If anyone else talked like this, they’d be fashioned with a straightjacket and thrown into a rubber room.
These silver spoon simpletons crave power and approval. Their quest is to make mumsy and daddy happy, yet it often ends in disaster, usually with one of them being elected president and some foreign country invaded.
Author William Saroyan wrote, “Good people are good because they’ve come to wisdom through failure.” When you’re given infinite chances and live a life bereft of consequences, when you view the world as your personal plaything and when people are simply a commodity you can buy off, you really haven’t failed. And if you’ve failed, like Bush had when his oil company went broke, others bail you out.
Yet you don’t learn anything. You’re stuck in childhood, lashing out for the attention.
It’s hard for anyone to take you seriously when you’re a martini-drinking dick in an ascot with no real world experience except partying in Cancun and Aspen every year.

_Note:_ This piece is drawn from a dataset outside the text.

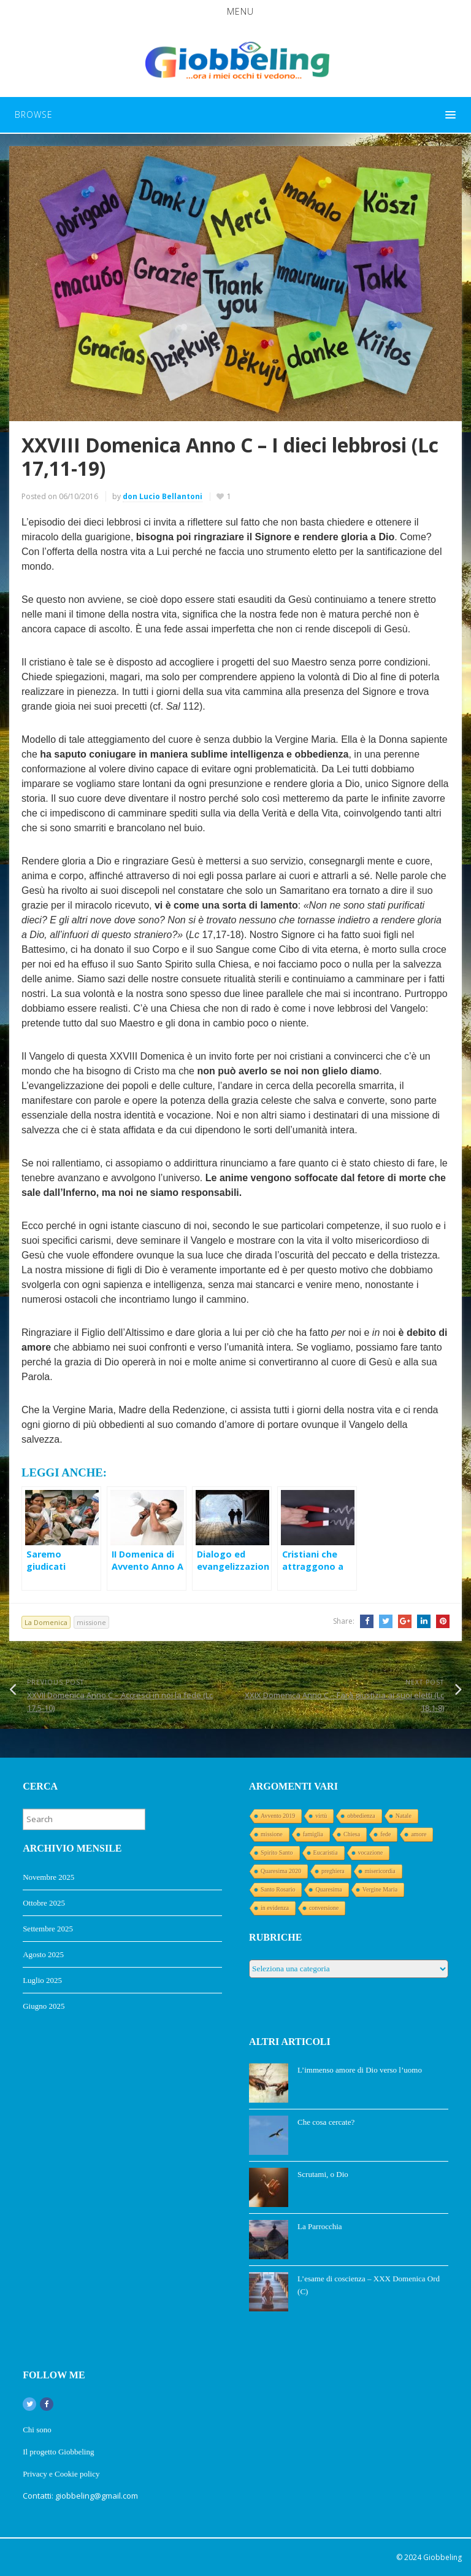  I want to click on Il progetto Giobbeling, so click(58, 2451).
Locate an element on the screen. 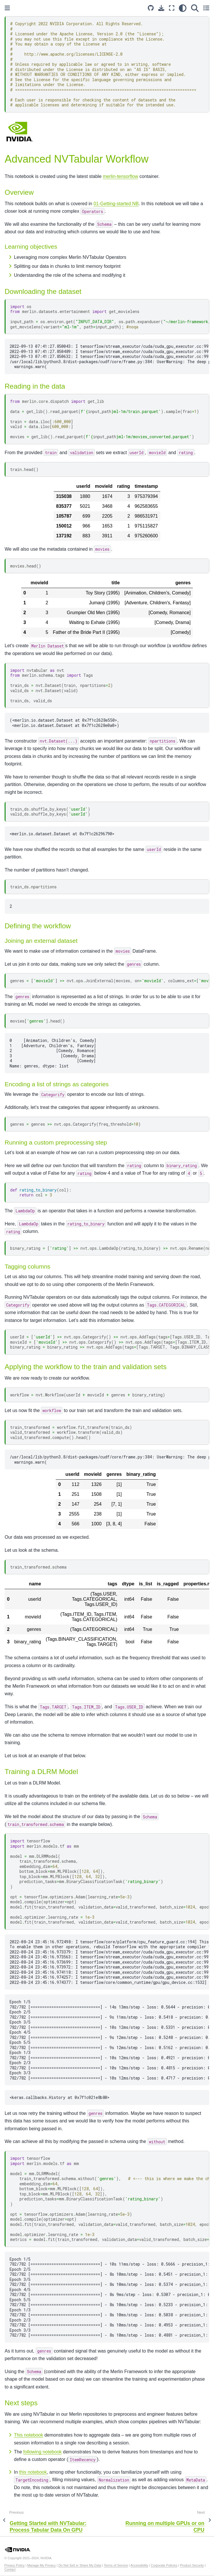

When your resume consists of all the countries you vomited in and how big the family’s Learjet is, you’re not the one to run for any political office.
This country and world is in turmoil and the people crave real leadership, not manufactured leadership or hollow buzzwords that sound like something from a Tony Robbins motivational seminar. The last thing we want is to stroke the ego of a plutocrat’s son and make him feel better about himself.
If your intentions aren’t selfless, then stay on the family compound, drink Glenlivet and bang another aristocrat. Maybe there’s hope that your kid won’t be a posh hillbilly like you.